Tailored Support for Babies and Families

A more tailored, case-by-case scrutiny extends to all the early decisions made following the baby’s birth.

Variables may include the size and location of the protrusion, at what stage it developed and its impact on organs pushing into the thoracic chamber. Major physiologic concerns include pulmonary hypoplasia,

systolic and diastolic cardiac dysfunction and pulmonary hypertension.

“We need to ask, what is the predominant physiologic bucket for any given baby and how do we safely, and stepwise, try to treat them,” she said.

The new protocol also includes new ways of engaging with families in advance of the birth, such as assisting mothers with lactation and designating child life specialists to work with siblings.

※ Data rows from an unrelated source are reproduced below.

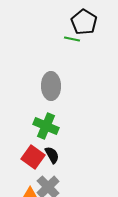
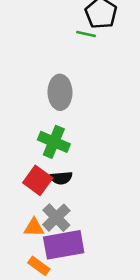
black semicircle: (52, 155) -> (61, 178), turned 114

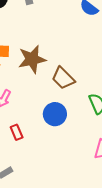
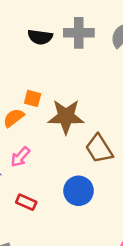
red rectangle: (17, 132) -> (26, 202), turned -56

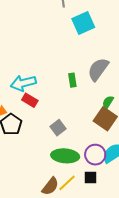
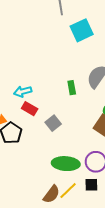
cyan arrow: (23, 83) -> (23, 92), size x0.7
gray square: (58, 128) -> (53, 123), moved

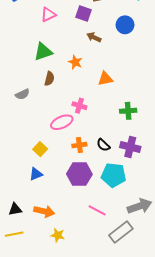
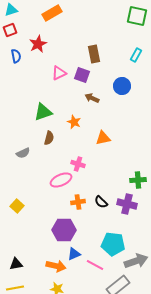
pink triangle: (48, 14) -> (59, 73), moved
green cross: (128, 111) -> (138, 180), moved
yellow square: (40, 149) -> (17, 206), moved
blue triangle: (36, 174) -> (74, 254), moved
purple hexagon: (79, 174) -> (64, 230), moved
cyan pentagon: (114, 175) -> (113, 244), moved
orange arrow: (44, 211) -> (56, 266), moved

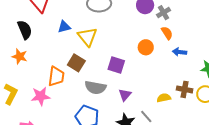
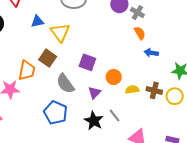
gray cross: (164, 13) -> (137, 13), turned -32
orange circle: (146, 47) -> (114, 77), moved
gray semicircle: (95, 87) -> (65, 84), turned 40
yellow semicircle: (164, 98) -> (132, 90), moved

“This has been extremely well-received by the families,” Morris said.

About the Expert

Emily A. Morris, M.D.

Emily A. Morris, M.D., is an assistant professor of neonatology at Monroe Carell Jr. Children’s Hospital at Vanderbilt. Her clinical interests and quality improvement initiatives focus on term respiratory failure, management of pre-operative congenital heart disease, congenital diaphragmatic hernia and fetal medicine.